Next-Gen PartnerOps Video Podcasts

Second-Party Data: AI Unlocking Ecosystems

In the fast-evolving landscape of modern business, the strategic use of data is paramount for sustainable growth. This podcast dives deep into the power of second-party data and how artificial intelligence (AI) is transforming its utility to unlock unprecedented opportunities within partner ecosystems. Discover how companies move beyond traditional data sources to leverage shared insights for competitive advantage and accelerated revenue. Join Sugata Sanyal, Founder & CEO of ZINFI, in an insightful discussion with Bob Moore, founder and CEO of Crossbeam. Bob shares his unique journey as a "data nerd" who built two successful SaaS companies in data analytics before founding Crossbeam, the world's leading platform for account mapping. He explains how Crossbeam helps companies compare their CRM data with partners while preserving privacy, which over 30,000 companies globally use. This conversation explores the evolution of data from first- and third-party to highly valuable second-party data and how AI is now a critical differentiator in leveraging these insights for more intelligent business decisions.

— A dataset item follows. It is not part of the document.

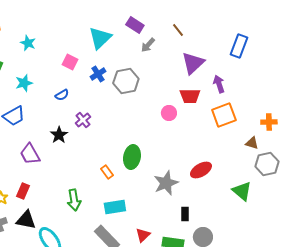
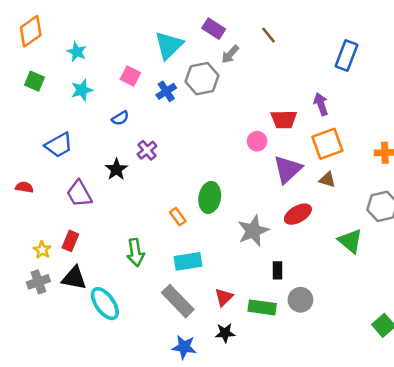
purple triangle: (193, 63) -> (288, 169), moved
gray hexagon: (126, 81) -> (202, 79), moved
cyan star: (24, 83) -> (82, 90), moved
brown triangle: (252, 143) -> (327, 180), moved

Listen to the full episode now to gain actionable insights into how second-party data and AI are reshaping the future of partner-driven growth!

Video Podcast: Second-Party Data: AI Unlocking Ecosystems

Chapter 1: The Entrepreneurial Journey: A Foundation in Data Analytics

Bob Moore's entrepreneurial journey is deeply rooted in his background as a "data nerd," having studied computer science and operations research. His career began at a venture capital firm, Insight Partners, where he quickly recognized a significant gap: many highly successful businesses lacked sophistication in data analytics, struggling with concepts like customer lifetime value and cohort analysis. This observation led him to manually assist these companies in analyzing their data using SQL and Excel, eventually sparking the idea for his first company, RJ Metrics. Launched in 2008 with co-founder Jake Stein, RJ Metrics aimed to productize this analytical work, bringing "venture capital grade analytics" via SaaS to a broader audience. This early experience laid the groundwork for understanding how businesses could leverage their data more effectively.

The second company, Stitch Data, emerged directly from challenges observed at RJ Metrics. Businesses often had their data scattered across various systems, such as Shopify, inventory platforms, payment processors, and marketing automation tools like HubSpot or MailChimp. This fragmentation made it incredibly difficult for companies to consolidate data to answer complex business questions, like whether a marketing campaign led to refunds. We designed Stitch as an intuitive platform for extracting data from these disparate API endpoints and depositing it into a centralized data warehouse, coinciding with the rise of cloud data warehouses like Amazon Redshift and Snowflake. This low-friction product achieved rapid success, and Talend acquired it in 2018.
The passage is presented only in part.